Gleichzeitig gilt auch: Die Wahl in Deutschland ist international von Bedeutung, aber im Ausland wird kein großer Kurswechsel erwartet – egal wer gewinnt. Die Revolution wird ausbleiben, so die Erwartung – und damit auch das Interesse. Das stimmt ebenso für die Kanzlerkandidaten selbst, die für wenig Begeisterung sorgen. Über Grenzen hinweg werden sie vor allem von den Medien im Ausland verspottet.
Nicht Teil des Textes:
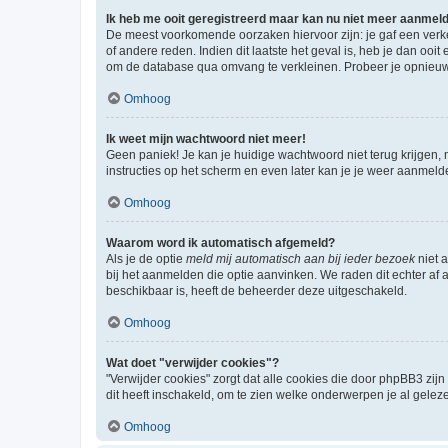
Ik heb me ooit geregistreerd maar kan nu niet meer aanmel
De meest voorkomende oorzaken hiervoor zijn: je gaf een verk
of andere reden. Indien dit laatste het geval is, heb je dan oo
om de database qua omvang te verkleinen. Probeer je opnieuw t
Omhoog
Ik weet mijn wachtwoord niet meer!
Geen paniek! Je kan je huidige wachtwoord niet terug krijgen,
instructies op het scherm en even later kan je je weer aanmeld
Omhoog
Waarom word ik automatisch afgemeld?
Als je de optie
meld mij automatisch aan bij ieder bezoek
niet 
bij het aanmelden die optie aanvinken. We raden dit echter af a
beschikbaar is, heeft de beheerder deze uitgeschakeld.
Omhoog
Wat doet "verwijder cookies"?
"Verwijder cookies" zorgt dat alle cookies die door phpBB3 z
dit heeft inschakeld, om te zien welke onderwerpen je al gelez
Omhoog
"Der langweiligste Typ Deutschlands"

Die internationale Presse ist schon vor Monaten dazu übergegangen, polemisch über den Wahlkampf zu berichten. "Nie in der Geschichte der Bundesrepublik hatten die Bürger die Wahl zwischen unattraktiveren Alternativen", schreibt die "Neue Zürcher Zeitung" (NZZ) in der Schweiz.
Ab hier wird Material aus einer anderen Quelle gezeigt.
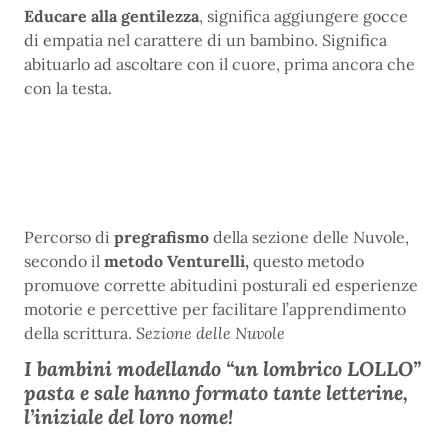
Educare alla gentilezza
, significa aggiungere gocce
di empatia nel carattere di un bambino. Significa
abituarlo ad ascoltare con il cuore, prima ancora che
con la testa.
Percorso di
pregrafismo
della sezione delle Nuvole,
secondo il
metodo Venturelli,
questo metodo
promuove corrette abitudini posturali ed esperienze
motorie e percettive per facilitare l’apprendimento
della scrittura.
Sezione delle Nuvole
I bambini modellando “un lombrico LOLLO”
pasta e sale hanno formato tante letterine,
l’iniziale del loro nome!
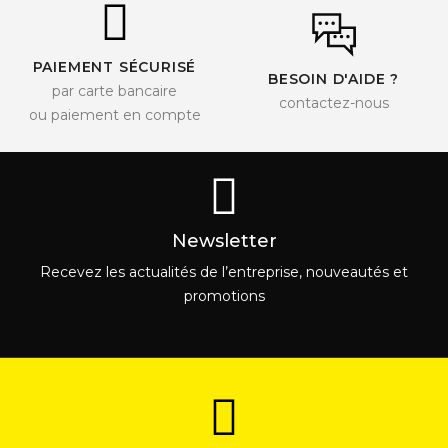
PAIEMENT SÉCURISÉ
BESOIN D'AIDE ?
par carte bancaire
contactez-nous
ou paiement en compte
Newsletter
Recevez les actualités de l’entreprise, nouveautés et
promotions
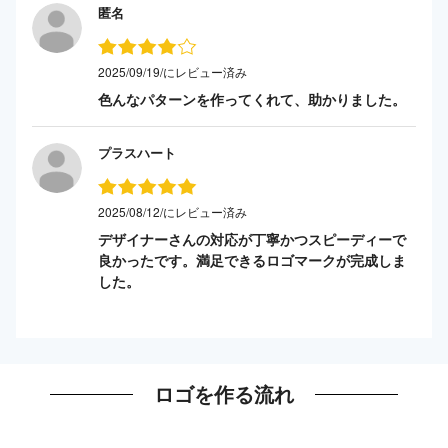
匿名
2025/09/19/にレビュー済み
色んなパターンを作ってくれて、助かりました。
プラスハート
2025/08/12/にレビュー済み
デザイナーさんの対応が丁寧かつスピーディーで
良かったです。満足できるロゴマークが完成しま
した。
ロゴを作る流れ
Vor allem die drei Kanzlerkandidaten Olaf Scholz (SPD), Armin Laschet (CDU) und Annalena Baerbock (Grüne) werden von renommierten Zeitungen verspottet. "Der Mann, den alle am liebsten mögen, ist der langweiligste Typ bei der Wahl – vielleicht sogar im ganzen Land", meint John Kornblum, ehemaliger amerikanischer Botschafter in Deutschland, in der "New York Times" über Olaf Scholz. Im Vergleich zu ihm sei es spannender, einem Topf Wasser beim Kochen zuzuschauen.

Laschet sei ein "Zwergspitz"

Armin Laschet würde dagegen mit seiner Langweiligkeit die Deutschen abstoßen, heißt es in der britischen "Financial Times". Er sei wie Scholz wenig charismatisch und ein "Möchtegernnachfolger von Merkel", der wie ein regionaler Bankchef aussieht, findet der "Daily Express". Und Annalena Baerbock? Die Grünen-Spitzenkandidatin findet in der internationalen Berichterstattung kaum Beachtung. Die "NZZ" bezeichnete sie lediglich als "Schummlerin vom Dienst", nachdem die Plagiatsvorwürfe und die nachgemeldeten Einkünfte bekannt wurden.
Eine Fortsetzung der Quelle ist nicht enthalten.